I cannot find the bug related to the global hash-table in the following SBCL code:
(defparameter *lci-hash-table* (make-hash-table :size 10000))
"Hash-table key = length|char|index concatenated together (eg, 5A0),
hash-table values = list of matching symbols (eg, (ABATE ABBEY ...))."
(defun dictionary-compatible ($new-cross-str) ;eg, "A " of length 5
"Tests if a string (with uppercase alphabetic and space characters)
is compatible with the dictionary words (symbols) in a hash-table."
(iter (with len = (length $new-cross-str))
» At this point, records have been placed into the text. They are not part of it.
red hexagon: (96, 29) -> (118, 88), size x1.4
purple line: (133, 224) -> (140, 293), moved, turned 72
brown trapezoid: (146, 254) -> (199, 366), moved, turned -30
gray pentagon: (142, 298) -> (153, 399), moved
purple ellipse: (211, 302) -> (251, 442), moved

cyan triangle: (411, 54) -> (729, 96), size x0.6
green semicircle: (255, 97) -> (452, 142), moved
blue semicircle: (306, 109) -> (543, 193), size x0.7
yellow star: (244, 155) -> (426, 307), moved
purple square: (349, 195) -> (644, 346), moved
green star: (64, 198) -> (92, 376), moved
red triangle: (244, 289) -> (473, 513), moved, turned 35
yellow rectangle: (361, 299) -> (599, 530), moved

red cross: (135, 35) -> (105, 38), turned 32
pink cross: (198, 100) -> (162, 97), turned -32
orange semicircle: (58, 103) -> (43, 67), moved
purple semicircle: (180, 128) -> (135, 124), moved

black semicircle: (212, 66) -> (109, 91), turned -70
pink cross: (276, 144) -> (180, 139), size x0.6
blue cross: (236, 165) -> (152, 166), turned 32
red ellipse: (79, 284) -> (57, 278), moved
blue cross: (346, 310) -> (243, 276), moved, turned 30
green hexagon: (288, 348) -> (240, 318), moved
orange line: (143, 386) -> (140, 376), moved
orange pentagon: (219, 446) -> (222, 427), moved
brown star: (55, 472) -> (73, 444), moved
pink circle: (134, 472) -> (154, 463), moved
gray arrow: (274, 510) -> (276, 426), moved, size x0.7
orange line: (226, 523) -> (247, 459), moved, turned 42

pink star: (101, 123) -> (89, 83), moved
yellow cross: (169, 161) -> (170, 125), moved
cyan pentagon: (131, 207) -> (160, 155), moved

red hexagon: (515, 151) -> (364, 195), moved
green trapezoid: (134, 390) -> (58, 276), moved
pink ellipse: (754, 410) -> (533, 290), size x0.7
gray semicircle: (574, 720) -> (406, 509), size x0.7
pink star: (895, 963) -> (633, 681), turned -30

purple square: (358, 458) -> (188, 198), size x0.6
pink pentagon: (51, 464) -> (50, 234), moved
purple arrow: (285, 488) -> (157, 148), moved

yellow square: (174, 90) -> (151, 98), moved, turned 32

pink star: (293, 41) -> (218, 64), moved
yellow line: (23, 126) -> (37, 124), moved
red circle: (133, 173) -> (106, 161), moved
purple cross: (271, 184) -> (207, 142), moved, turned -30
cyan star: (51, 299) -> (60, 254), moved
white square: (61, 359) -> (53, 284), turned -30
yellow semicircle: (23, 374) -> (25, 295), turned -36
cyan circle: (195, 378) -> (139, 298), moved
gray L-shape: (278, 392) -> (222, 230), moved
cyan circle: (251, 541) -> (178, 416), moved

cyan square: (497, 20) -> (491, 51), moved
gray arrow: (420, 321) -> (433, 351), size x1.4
(for char in-sequence $new-cross-str)
(for index from 0)
(when (not (eql char #\Space))
(collect (gethash (ut::intern-symbol len char index) ;this gethash
*lci-hash-table*) into dict-words)) ;always returns nil
(finally (return (reduce #'intersection dict-words)))))
(defun intern-symbol (&rest args)
"Interns a symbol created by concatenating args.
Based on symb in Let Over Lambda."
(flet ((mkstr (&rest args)
(with-output-to-string (s)
(dolist (a args) (princ a s)))))
(values (intern (apply #'mkstr args)))))
The function dictionary-compatible
above runs fine in single-threaded mode in SBCL. But starting over with a new image in multi-threaded mode (using the :lparallel library) the gethash access to the global *lci-hash-table*
always returns NIL.
The *lci-hash-table*
is only being accessed, never updated, and therefore, according to the SBCL manual, there is no need to make it :synchronized, or defined with sb-ext:defglobal.
I think I'm missing something that's related to multi-processing for hash-tables in SBCL.
Edit: For background info, here is the code to populate the hash-table:
(defun create-lci-ht (dictionary-file)
"Read dictionary words (symbols) from a file into strings
and store in a lci hash table."
(with-open-file (infile dictionary-file :direction :input :if-does-not-exist nil)
(when (not (streamp infile)) (error "File does not exist!"))
(with-open-file (stream dictionary-file)
(let ((word-strings (uiop:read-file-lines stream)))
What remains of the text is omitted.